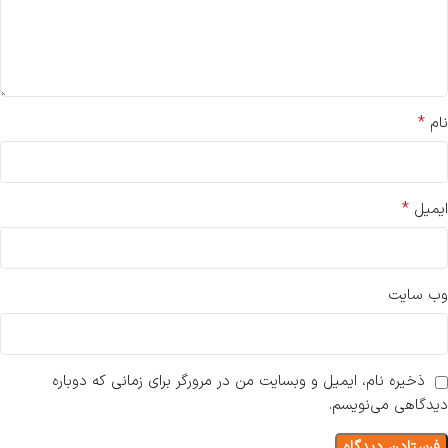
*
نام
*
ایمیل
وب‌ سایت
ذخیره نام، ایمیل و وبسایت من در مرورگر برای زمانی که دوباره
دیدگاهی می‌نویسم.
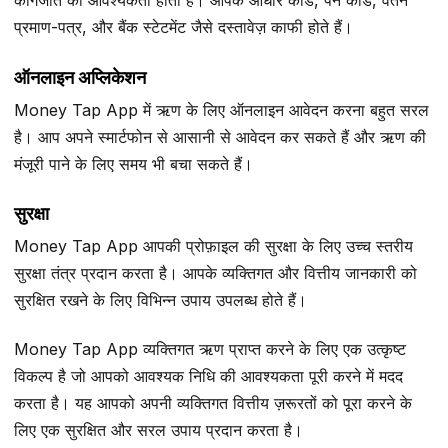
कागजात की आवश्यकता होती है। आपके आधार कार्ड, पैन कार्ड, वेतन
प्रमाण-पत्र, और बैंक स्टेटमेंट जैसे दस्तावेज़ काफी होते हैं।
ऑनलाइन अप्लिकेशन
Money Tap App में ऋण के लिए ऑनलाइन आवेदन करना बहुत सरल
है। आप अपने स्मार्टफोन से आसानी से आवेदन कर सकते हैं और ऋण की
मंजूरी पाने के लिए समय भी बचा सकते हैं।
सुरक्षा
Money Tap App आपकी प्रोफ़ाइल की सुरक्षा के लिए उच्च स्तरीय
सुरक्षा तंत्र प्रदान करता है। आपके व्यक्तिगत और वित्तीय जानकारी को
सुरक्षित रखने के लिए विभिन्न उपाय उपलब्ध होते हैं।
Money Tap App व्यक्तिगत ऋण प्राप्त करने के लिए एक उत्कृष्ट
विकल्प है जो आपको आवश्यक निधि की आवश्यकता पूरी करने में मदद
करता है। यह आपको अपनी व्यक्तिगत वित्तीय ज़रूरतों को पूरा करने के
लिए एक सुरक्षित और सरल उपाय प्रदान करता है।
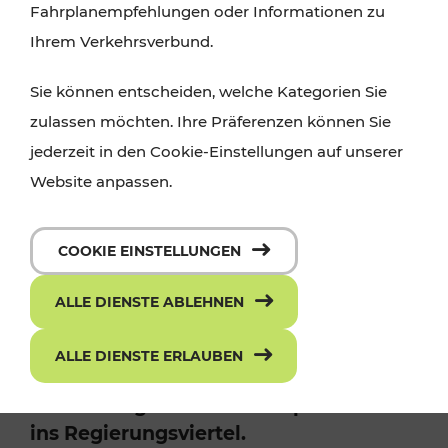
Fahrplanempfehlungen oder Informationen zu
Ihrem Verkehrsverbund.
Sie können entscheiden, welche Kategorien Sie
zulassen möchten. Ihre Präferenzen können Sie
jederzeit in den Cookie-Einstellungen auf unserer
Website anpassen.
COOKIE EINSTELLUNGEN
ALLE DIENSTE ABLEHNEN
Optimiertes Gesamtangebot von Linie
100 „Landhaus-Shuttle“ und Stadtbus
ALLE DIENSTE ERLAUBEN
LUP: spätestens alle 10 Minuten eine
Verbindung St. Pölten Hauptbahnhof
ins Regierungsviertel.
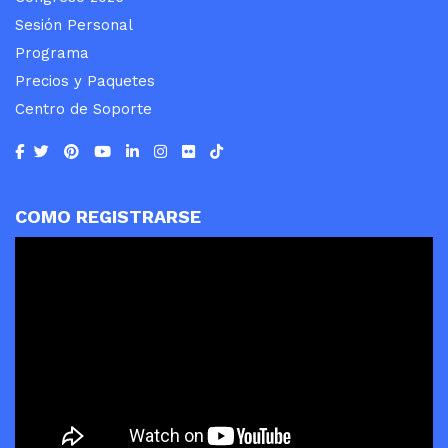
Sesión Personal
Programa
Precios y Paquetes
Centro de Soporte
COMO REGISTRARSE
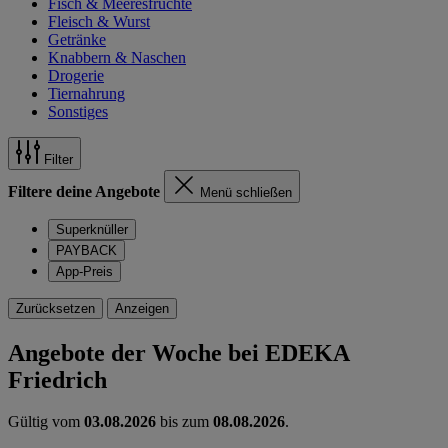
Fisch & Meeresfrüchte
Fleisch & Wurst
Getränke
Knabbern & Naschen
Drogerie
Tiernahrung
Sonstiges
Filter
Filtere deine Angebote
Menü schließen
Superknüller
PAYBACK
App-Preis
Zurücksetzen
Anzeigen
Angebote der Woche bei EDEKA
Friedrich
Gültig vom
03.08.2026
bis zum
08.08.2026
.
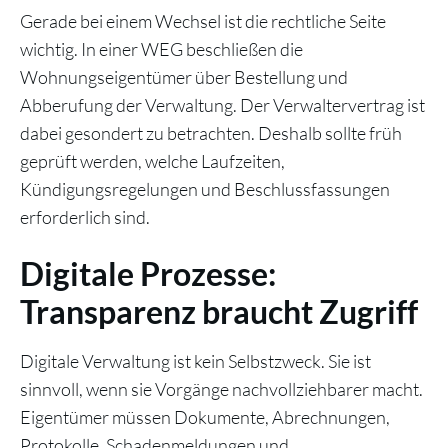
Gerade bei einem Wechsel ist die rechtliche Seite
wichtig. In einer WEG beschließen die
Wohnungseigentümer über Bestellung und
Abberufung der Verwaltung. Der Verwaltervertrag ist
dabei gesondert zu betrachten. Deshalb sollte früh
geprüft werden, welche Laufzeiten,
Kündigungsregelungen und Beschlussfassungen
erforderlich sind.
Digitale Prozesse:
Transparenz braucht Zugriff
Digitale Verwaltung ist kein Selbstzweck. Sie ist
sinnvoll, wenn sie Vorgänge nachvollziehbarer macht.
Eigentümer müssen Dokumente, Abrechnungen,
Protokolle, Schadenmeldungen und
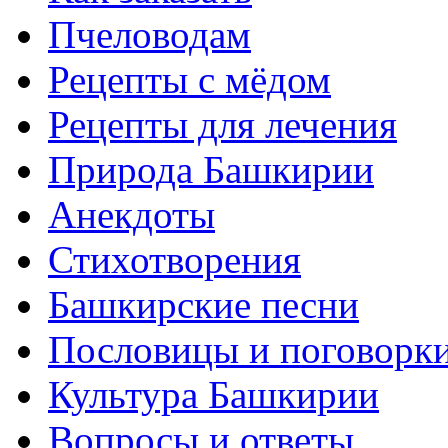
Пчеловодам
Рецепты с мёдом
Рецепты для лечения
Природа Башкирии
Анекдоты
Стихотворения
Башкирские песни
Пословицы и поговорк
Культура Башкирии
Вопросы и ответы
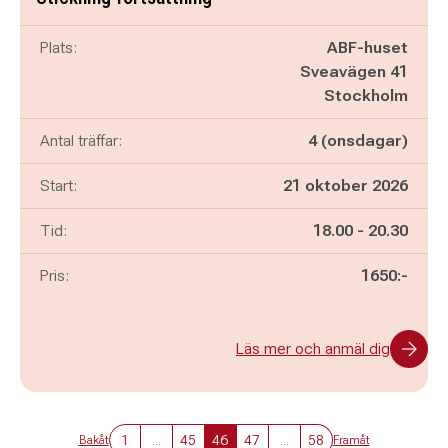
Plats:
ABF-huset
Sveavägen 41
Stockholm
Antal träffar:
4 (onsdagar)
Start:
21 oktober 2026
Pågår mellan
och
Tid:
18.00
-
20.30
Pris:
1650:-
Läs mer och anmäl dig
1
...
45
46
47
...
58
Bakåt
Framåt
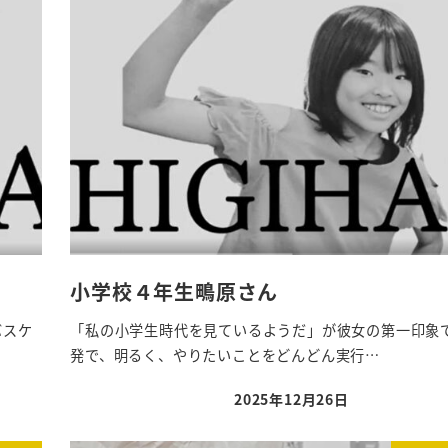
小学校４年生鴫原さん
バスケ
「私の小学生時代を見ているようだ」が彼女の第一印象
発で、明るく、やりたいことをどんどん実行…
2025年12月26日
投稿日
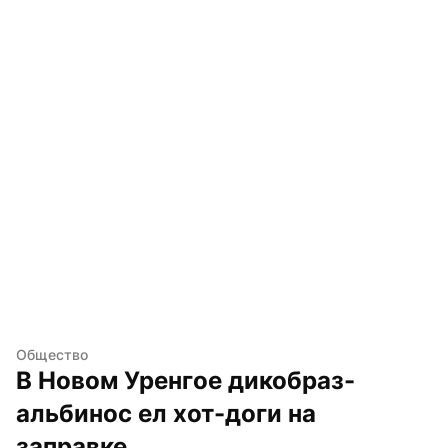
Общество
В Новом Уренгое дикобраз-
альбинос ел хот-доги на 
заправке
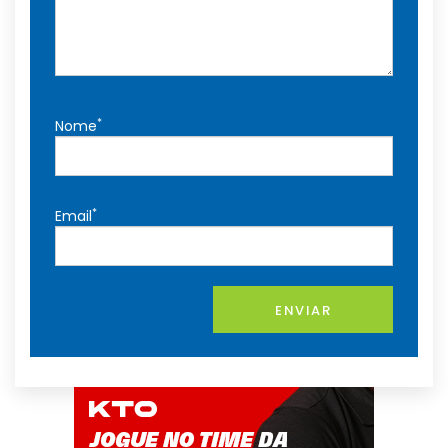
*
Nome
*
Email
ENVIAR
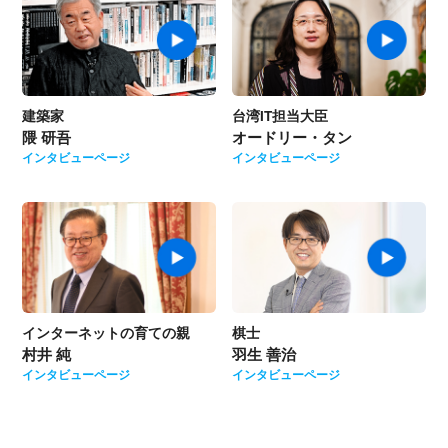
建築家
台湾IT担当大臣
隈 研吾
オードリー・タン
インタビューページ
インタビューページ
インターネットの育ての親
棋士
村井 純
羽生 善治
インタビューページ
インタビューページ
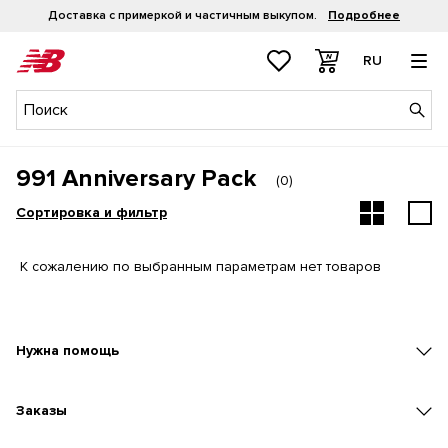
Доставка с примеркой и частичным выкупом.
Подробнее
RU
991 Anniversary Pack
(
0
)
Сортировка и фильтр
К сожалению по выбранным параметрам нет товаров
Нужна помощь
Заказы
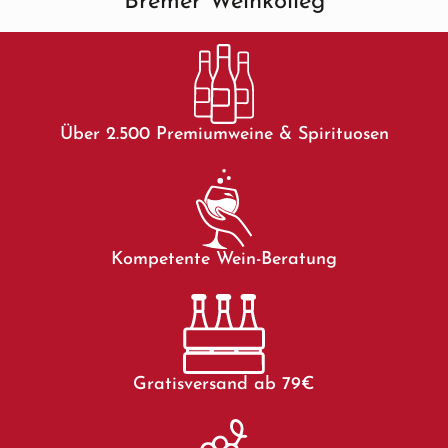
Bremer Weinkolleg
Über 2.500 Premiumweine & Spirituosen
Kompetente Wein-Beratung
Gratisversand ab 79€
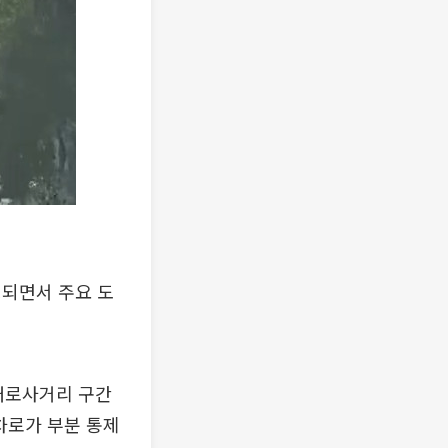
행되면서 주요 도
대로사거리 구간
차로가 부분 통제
________
* **What you need to do**
All lines above that contain the word "welche" are to be copied.

* **Written answer**
Sie können entscheiden, welche Kategorien Sie
geprüft werden, welche Laufzeiten,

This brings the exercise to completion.